When I asked Katie Esme, mother of two children with autism and an avid autism advocate in Canada, what symbols she associated with autism, she said: “I think it’s possible to not be limited to a symbol. Honestly, there is no one symbol that our family favors over another. I like to keep an open mind and recognize that this is a spectrum for a reason and some people will connect to all the symbols, while others only connect with one. It is my job as an advocate to support and love what they connect with on their journey and realize not everyone has to agree.”
What symbols represent the autism community?
As mentioned above, the puzzle piece is not the only symbol used to illustrate autism. Below, I will round-up of some of the most popular symbols, images, and colors which represent the autism community.
Multi-colored puzzle piece ribbon
As previously mentioned, the symbol that most people associate with autism is the multi-colored, interlocking puzzle piece. This symbol was created by 15 people, some of which were autistic (or people with autism) and others were autism advocates.
In Thomas McKean’s article, The Autism Puzzle Piece Logo: What it Really Means, he states that the puzzle pattern reflects the unknowns of autism and how it works as a diagnosis. The bright colors represent the diversity of autism and those diagnosed, as well as the hope for awareness, understanding, and acceptance among everyone.

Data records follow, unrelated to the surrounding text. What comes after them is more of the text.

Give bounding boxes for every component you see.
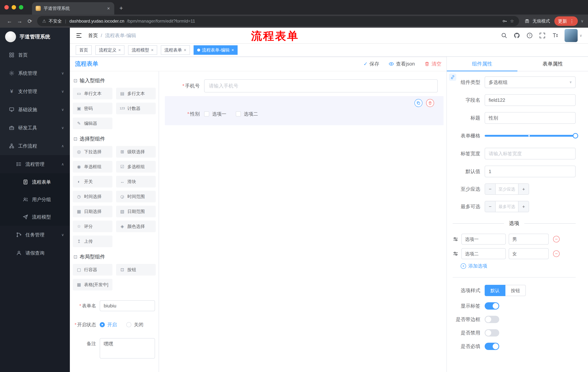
font-size-icon[interactable] xyxy=(552,32,558,39)
tag-process-definition[interactable]: 流程定义 × xyxy=(95,45,125,55)
tab-form-props[interactable]: 表单属性 xyxy=(517,57,588,71)
sidebar-collapse-icon[interactable] xyxy=(76,32,82,39)
forward-button[interactable]: → xyxy=(15,18,25,24)
status-on-radio[interactable]: 开启 xyxy=(100,322,117,328)
style-button-button[interactable]: 按钮 xyxy=(505,285,526,296)
form-name-input[interactable] xyxy=(100,300,155,311)
option-name-input[interactable] xyxy=(461,248,506,259)
min-select-value[interactable]: 至少应选 xyxy=(496,184,518,194)
option-value-input[interactable] xyxy=(509,234,549,244)
palette-item-cascader[interactable]: ⊞级联选择 xyxy=(116,146,156,158)
sidebar-item-task-management[interactable]: 任务管理 ∨ xyxy=(0,226,70,244)
slider-track[interactable] xyxy=(485,135,576,137)
stepper-increase-button[interactable]: + xyxy=(518,184,529,194)
stepper-increase-button[interactable]: + xyxy=(518,201,529,212)
sidebar-item-leave-query[interactable]: 请假查询 xyxy=(0,244,70,262)
palette-item-switch[interactable]: ◐开关 xyxy=(73,176,112,187)
reload-button[interactable]: ⟳ xyxy=(25,18,35,24)
palette-item-time-range[interactable]: ◶时间范围 xyxy=(116,191,156,202)
sidebar-item-workflow[interactable]: 工作流程 ∧ xyxy=(0,137,70,155)
window-minimize-button[interactable] xyxy=(12,5,16,10)
palette-item-upload[interactable]: ↥上传 xyxy=(73,235,112,247)
palette-item-color-picker[interactable]: ◈颜色选择 xyxy=(116,221,156,232)
stepper-decrease-button[interactable]: − xyxy=(485,184,496,194)
component-type-select[interactable]: 多选框组 ▾ xyxy=(485,76,576,88)
label-width-input[interactable] xyxy=(485,148,576,159)
tag-process-form-edit[interactable]: 流程表单-编辑 × xyxy=(194,45,238,55)
palette-item-time-picker[interactable]: ◷时间选择 xyxy=(73,191,112,202)
palette-item-multi-line-text[interactable]: ▤多行文本 xyxy=(116,88,156,99)
palette-item-checkbox-group[interactable]: ☑多选框组 xyxy=(116,161,156,172)
stepper-decrease-button[interactable]: − xyxy=(485,201,496,212)
toolbar-overflow-chevron-icon[interactable]: ∨ xyxy=(581,19,584,23)
option-value-input[interactable] xyxy=(509,248,549,259)
browser-update-button[interactable]: 更新 ⋮ xyxy=(554,16,578,26)
tab-close-icon[interactable]: × xyxy=(106,6,111,11)
title-input[interactable] xyxy=(485,112,576,124)
border-switch[interactable] xyxy=(485,316,499,323)
palette-item-row-container[interactable]: ▢行容器 xyxy=(73,264,112,276)
save-button[interactable]: ✓ 保存 xyxy=(364,61,379,67)
link-icon[interactable] xyxy=(449,74,456,81)
copy-component-button[interactable] xyxy=(414,99,422,107)
field-name-input[interactable] xyxy=(485,94,576,106)
password-key-icon[interactable] xyxy=(502,18,507,24)
remove-option-button[interactable]: − xyxy=(553,250,560,257)
tag-home[interactable]: 首页 xyxy=(76,45,92,55)
palette-item-date-picker[interactable]: ▦日期选择 xyxy=(73,206,112,217)
max-select-value[interactable]: 最多可选 xyxy=(496,201,518,212)
tab-component-props[interactable]: 组件属性 xyxy=(447,57,517,71)
palette-item-slider[interactable]: ↔滑块 xyxy=(116,176,156,187)
gender-option2-checkbox[interactable]: 选项二 xyxy=(236,111,258,117)
status-off-radio[interactable]: 关闭 xyxy=(126,322,143,328)
gender-field-row[interactable]: *性别 选项一 选项二 xyxy=(165,111,438,117)
grid-slider[interactable] xyxy=(485,130,576,142)
gender-option1-checkbox[interactable]: 选项一 xyxy=(204,111,226,117)
address-bar[interactable]: ⚠ 不安全 | dashboard.yudao.iocoder.cn/bpm/m… xyxy=(37,16,519,26)
slider-handle[interactable] xyxy=(573,133,578,138)
sidebar-item-infra[interactable]: 基础设施 ∨ xyxy=(0,100,70,119)
window-zoom-button[interactable] xyxy=(19,5,23,10)
sidebar-item-process-management[interactable]: 流程管理 ∧ xyxy=(0,155,70,173)
style-default-button[interactable]: 默认 xyxy=(485,285,505,296)
default-value-input[interactable] xyxy=(485,166,576,177)
palette-item-rate[interactable]: ☆评分 xyxy=(73,221,112,232)
add-option-button[interactable]: + 添加选项 xyxy=(461,263,576,269)
avatar[interactable] xyxy=(565,29,578,42)
new-tab-button[interactable]: + xyxy=(114,5,123,15)
phone-field-row[interactable]: *手机号 xyxy=(165,79,438,93)
option-name-input[interactable] xyxy=(461,234,506,244)
drag-handle-icon[interactable] xyxy=(453,251,459,257)
palette-item-table[interactable]: ▦表格[开发中] xyxy=(73,279,112,290)
back-button[interactable]: ← xyxy=(4,18,15,24)
sidebar-item-devtools[interactable]: 研发工具 ∨ xyxy=(0,119,70,137)
palette-item-radio-group[interactable]: ◉单选框组 xyxy=(73,161,112,172)
tag-close-icon[interactable]: × xyxy=(184,47,186,53)
palette-item-single-line-text[interactable]: ▭单行文本 xyxy=(73,88,112,99)
sidebar-item-process-form[interactable]: 流程表单 xyxy=(0,173,70,191)
github-icon[interactable] xyxy=(514,32,520,39)
palette-item-editor[interactable]: ✎编辑器 xyxy=(73,117,112,129)
tag-close-icon[interactable]: × xyxy=(151,47,154,53)
tag-close-icon[interactable]: × xyxy=(118,47,121,53)
breadcrumb-home[interactable]: 首页 xyxy=(88,32,98,39)
palette-item-date-range[interactable]: ▧日期范围 xyxy=(116,206,156,217)
palette-item-dropdown[interactable]: ◎下拉选择 xyxy=(73,146,112,158)
sidebar-item-payment[interactable]: ¥ 支付管理 ∨ xyxy=(0,82,70,100)
help-question-icon[interactable]: ? xyxy=(526,32,533,39)
browser-tab[interactable]: 芋道管理系统 × xyxy=(32,2,114,15)
view-json-button[interactable]: 查看json xyxy=(388,61,415,67)
phone-input[interactable] xyxy=(204,79,438,93)
sidebar-item-system[interactable]: 系统管理 ∨ xyxy=(0,64,70,82)
user-menu[interactable]: ∨ xyxy=(565,29,582,42)
remove-option-button[interactable]: − xyxy=(553,236,560,242)
sidebar-item-process-model[interactable]: 流程模型 xyxy=(0,208,70,226)
tag-close-icon[interactable]: × xyxy=(231,47,234,53)
tag-process-form[interactable]: 流程表单 × xyxy=(161,45,190,55)
palette-item-password[interactable]: ▣密码 xyxy=(73,103,112,114)
fullscreen-icon[interactable] xyxy=(539,32,546,39)
search-icon[interactable] xyxy=(501,32,507,39)
palette-item-button[interactable]: ⊡按钮 xyxy=(116,264,156,276)
required-switch[interactable] xyxy=(485,343,499,350)
disabled-switch[interactable] xyxy=(485,329,499,337)
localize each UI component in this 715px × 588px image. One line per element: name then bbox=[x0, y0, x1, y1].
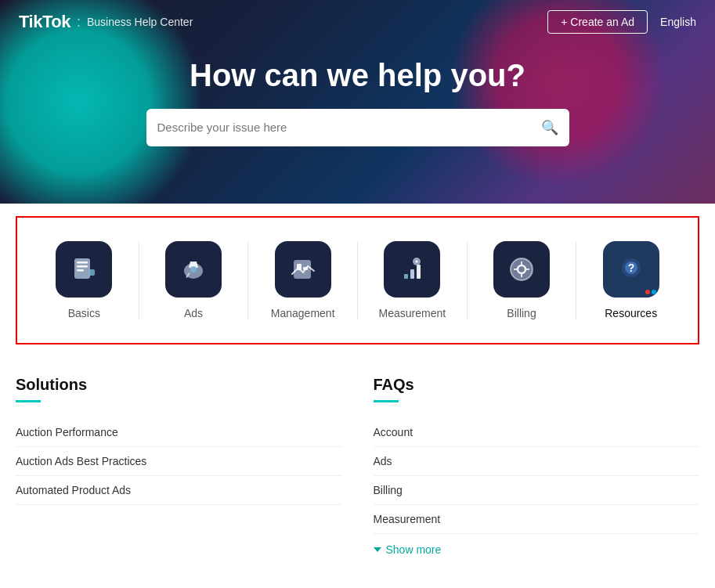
management-icon bbox=[287, 254, 319, 285]
faqs-links: Account Ads Billing Measurement bbox=[374, 418, 700, 534]
svg-rect-0 bbox=[74, 258, 90, 279]
faqs-link-0[interactable]: Account bbox=[374, 418, 700, 447]
svg-rect-4 bbox=[88, 269, 95, 276]
show-more-arrow-icon bbox=[374, 547, 381, 552]
faqs-link-1[interactable]: Ads bbox=[374, 447, 700, 476]
logo-separator: : bbox=[77, 14, 81, 31]
main-content: Solutions Auction Performance Auction Ad… bbox=[0, 357, 715, 575]
faqs-divider bbox=[374, 400, 399, 402]
logo-subtitle: Business Help Center bbox=[87, 16, 193, 28]
svg-rect-1 bbox=[77, 262, 88, 264]
header: TikTok : Business Help Center + Create a… bbox=[0, 0, 715, 44]
logo-tiktok: TikTok bbox=[19, 12, 70, 32]
faqs-link-3[interactable]: Measurement bbox=[374, 505, 700, 534]
show-more-button[interactable]: Show more bbox=[374, 543, 442, 556]
svg-rect-10 bbox=[404, 274, 408, 279]
solutions-links: Auction Performance Auction Ads Best Pra… bbox=[16, 418, 342, 505]
solutions-link-1[interactable]: Auction Ads Best Practices bbox=[16, 447, 342, 476]
category-item-basics[interactable]: Basics bbox=[30, 233, 139, 327]
header-right: + Create an Ad English bbox=[547, 10, 696, 34]
ads-label: Ads bbox=[184, 307, 203, 319]
category-item-billing[interactable]: Billing bbox=[468, 233, 576, 327]
measurement-icon bbox=[396, 254, 428, 285]
solutions-link-0[interactable]: Auction Performance bbox=[16, 418, 342, 447]
show-more-label: Show more bbox=[386, 543, 442, 556]
resources-icon: ? bbox=[616, 254, 647, 285]
category-list: Basics Ads bbox=[30, 233, 685, 327]
billing-icon bbox=[506, 254, 537, 285]
svg-rect-2 bbox=[77, 265, 88, 268]
svg-text:?: ? bbox=[627, 262, 634, 274]
svg-point-6 bbox=[190, 266, 197, 272]
svg-rect-12 bbox=[417, 265, 421, 279]
billing-icon-wrap bbox=[493, 241, 550, 298]
search-bar: 🔍 bbox=[146, 109, 569, 146]
search-input[interactable] bbox=[157, 121, 541, 134]
faqs-title: FAQs bbox=[374, 376, 700, 394]
hero-content: How can we help you? 🔍 bbox=[146, 58, 569, 146]
resources-icon-wrap: ? bbox=[603, 241, 659, 298]
solutions-divider bbox=[16, 400, 41, 402]
logo: TikTok : Business Help Center bbox=[19, 12, 193, 32]
language-selector[interactable]: English bbox=[660, 16, 696, 28]
ads-icon bbox=[178, 254, 209, 285]
search-icon: 🔍 bbox=[541, 119, 558, 136]
faqs-section: FAQs Account Ads Billing Measurement Sho… bbox=[374, 376, 700, 556]
create-ad-button[interactable]: + Create an Ad bbox=[547, 10, 648, 34]
category-item-management[interactable]: Management bbox=[248, 233, 357, 327]
faqs-link-2[interactable]: Billing bbox=[374, 476, 700, 505]
category-item-ads[interactable]: Ads bbox=[139, 233, 248, 327]
solutions-title: Solutions bbox=[16, 376, 342, 394]
billing-label: Billing bbox=[507, 307, 536, 319]
categories-section: Basics Ads bbox=[16, 216, 699, 345]
management-label: Management bbox=[271, 307, 335, 319]
hero-title: How can we help you? bbox=[190, 58, 525, 93]
category-item-measurement[interactable]: Measurement bbox=[358, 233, 467, 327]
ads-icon-wrap bbox=[165, 241, 222, 298]
solutions-link-2[interactable]: Automated Product Ads bbox=[16, 476, 342, 505]
basics-icon-wrap bbox=[56, 241, 112, 298]
management-icon-wrap bbox=[275, 241, 331, 298]
measurement-icon-wrap bbox=[384, 241, 440, 298]
measurement-label: Measurement bbox=[379, 307, 446, 319]
svg-rect-3 bbox=[77, 269, 84, 272]
solutions-section: Solutions Auction Performance Auction Ad… bbox=[16, 376, 342, 556]
svg-rect-11 bbox=[410, 269, 414, 279]
basics-icon bbox=[68, 254, 99, 285]
basics-label: Basics bbox=[68, 307, 100, 319]
resources-label: Resources bbox=[605, 307, 657, 319]
category-item-resources[interactable]: ? Resources bbox=[576, 233, 685, 327]
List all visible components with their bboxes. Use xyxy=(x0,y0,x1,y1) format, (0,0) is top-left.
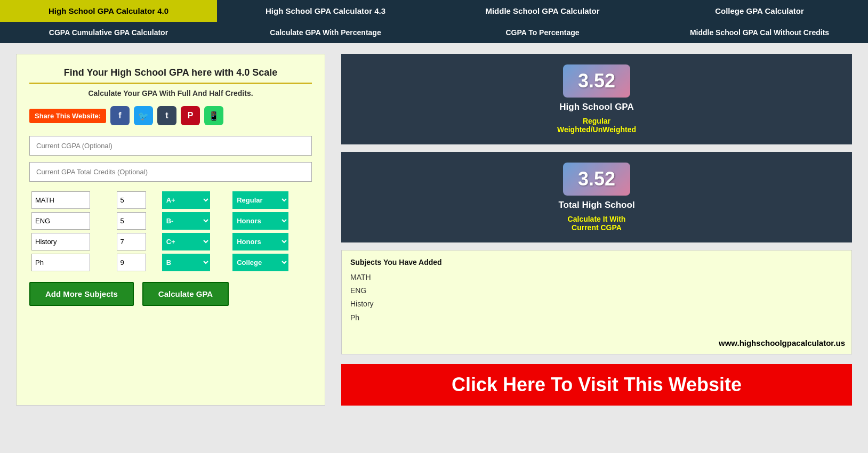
nav-ms-gpa[interactable]: Middle School GPA Calculator xyxy=(434,0,651,22)
list-item: History xyxy=(350,297,843,311)
subject-name-input[interactable] xyxy=(31,212,90,230)
add-subjects-button[interactable]: Add More Subjects xyxy=(29,282,134,306)
calculate-gpa-button[interactable]: Calculate GPA xyxy=(142,282,229,306)
nav-cgpa-cumulative[interactable]: CGPA Cumulative GPA Calculator xyxy=(0,22,217,43)
gpa-card-1: 3.52 High School GPA RegularWeighted/UnW… xyxy=(341,54,852,144)
gpa-subtitle-2: Calculate It WithCurrent CGPA xyxy=(568,215,626,232)
gpa-value-1: 3.52 xyxy=(563,64,630,98)
subject-name-input[interactable] xyxy=(31,191,90,209)
list-item: ENG xyxy=(350,284,843,297)
panel-subtitle: Calculate Your GPA With Full And Half Cr… xyxy=(29,89,312,98)
subjects-added-title: Subjects You Have Added xyxy=(350,258,843,266)
click-banner[interactable]: Click Here To Visit This Website xyxy=(341,364,852,406)
gpa-value-2: 3.52 xyxy=(563,163,630,196)
gpa-card-2: 3.52 Total High School Calculate It With… xyxy=(341,152,852,242)
type-select[interactable]: RegularHonorsCollege xyxy=(232,254,288,271)
btn-row: Add More Subjects Calculate GPA xyxy=(29,282,312,306)
subjects-added-section: Subjects You Have Added MATHENGHistoryPh… xyxy=(341,250,852,354)
whatsapp-share-button[interactable]: 📱 xyxy=(204,106,223,125)
nav-cgpa-to-percentage[interactable]: CGPA To Percentage xyxy=(434,22,651,43)
table-row: A+AA-B+BB-C+CC-D+DD-FRegularHonorsColleg… xyxy=(29,212,312,230)
cgpa-input[interactable] xyxy=(29,136,312,156)
subjects-added-list: MATHENGHistoryPh xyxy=(350,271,843,325)
left-panel: Find Your High School GPA here with 4.0 … xyxy=(16,54,325,406)
website-url: www.highschoolgpacalculator.us xyxy=(719,338,845,347)
subject-credits-input[interactable] xyxy=(117,212,146,230)
subject-credits-input[interactable] xyxy=(117,191,146,209)
panel-title: Find Your High School GPA here with 4.0 … xyxy=(29,67,312,84)
credits-input[interactable] xyxy=(29,162,312,182)
share-label: Share This Website: xyxy=(29,109,106,123)
subject-name-input[interactable] xyxy=(31,254,90,271)
nav-hs-gpa-40[interactable]: High School GPA Calculator 4.0 xyxy=(0,0,217,22)
subjects-table: A+AA-B+BB-C+CC-D+DD-FRegularHonorsColleg… xyxy=(29,188,312,274)
type-select[interactable]: RegularHonorsCollege xyxy=(232,212,288,230)
gpa-title-1: High School GPA xyxy=(559,102,633,112)
table-row: A+AA-B+BB-C+CC-D+DD-FRegularHonorsColleg… xyxy=(29,191,312,209)
table-row: A+AA-B+BB-C+CC-D+DD-FRegularHonorsColleg… xyxy=(29,233,312,250)
type-select[interactable]: RegularHonorsCollege xyxy=(232,233,288,250)
pinterest-share-button[interactable]: P xyxy=(181,106,200,125)
share-row: Share This Website: f 🐦 t P 📱 xyxy=(29,106,312,125)
nav-ms-without-credits[interactable]: Middle School GPA Cal Without Credits xyxy=(651,22,868,43)
gpa-subtitle-1: RegularWeighted/UnWeighted xyxy=(557,117,636,134)
nav-row-1: High School GPA Calculator 4.0 High Scho… xyxy=(0,0,868,22)
main-container: Find Your High School GPA here with 4.0 … xyxy=(0,43,868,416)
nav-college-gpa[interactable]: College GPA Calculator xyxy=(651,0,868,22)
grade-select[interactable]: A+AA-B+BB-C+CC-D+DD-F xyxy=(162,254,210,271)
twitter-share-button[interactable]: 🐦 xyxy=(134,106,153,125)
type-select[interactable]: RegularHonorsCollege xyxy=(232,191,288,209)
grade-select[interactable]: A+AA-B+BB-C+CC-D+DD-F xyxy=(162,233,210,250)
subject-credits-input[interactable] xyxy=(117,254,146,271)
facebook-share-button[interactable]: f xyxy=(110,106,130,125)
list-item: Ph xyxy=(350,311,843,325)
table-row: A+AA-B+BB-C+CC-D+DD-FRegularHonorsColleg… xyxy=(29,254,312,271)
list-item: MATH xyxy=(350,271,843,284)
subject-credits-input[interactable] xyxy=(117,233,146,250)
subject-name-input[interactable] xyxy=(31,233,90,250)
tumblr-share-button[interactable]: t xyxy=(157,106,176,125)
right-panel: 3.52 High School GPA RegularWeighted/UnW… xyxy=(341,54,852,406)
nav-row-2: CGPA Cumulative GPA Calculator Calculate… xyxy=(0,22,868,43)
nav-hs-gpa-43[interactable]: High School GPA Calculator 4.3 xyxy=(217,0,434,22)
grade-select[interactable]: A+AA-B+BB-C+CC-D+DD-F xyxy=(162,191,210,209)
grade-select[interactable]: A+AA-B+BB-C+CC-D+DD-F xyxy=(162,212,210,230)
nav-calculate-percentage[interactable]: Calculate GPA With Percentage xyxy=(217,22,434,43)
gpa-title-2: Total High School xyxy=(558,200,634,211)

What the puzzle piece ribbon signals to others
The puzzle piece has been met with much controversy among the autistic community. For example, Paula Jessop is an autistic adult who states in her article, Autism no puzzle, nothing wrong with usthat some individuals look at the puzzle as a suggestion that people on the spectrum are missing a piece of themselves.
Paula added that the symbol is problematic for autistic people because the campaign surrounding the symbol felt negative. When the puzzle piece was created on a ribbon, she felt it suggested autism was a disease and help was needed to “cure autism”.
This is a directly opposite view to that of Thomas McKean who helped create the symbol. Thomas states the creators were looking to design a symbol that represents the complexity and neurodiversity of people with autism; Thus the idea emerged of puzzle pieces coming together.
Light It Up Blue campaign
On April 2nd, World Autism Awareness Day (or World Autism Acceptance Day) is celebrated. One way it is marked is through the Light It Up Blue campaign that was started by the charity Autism Speaks.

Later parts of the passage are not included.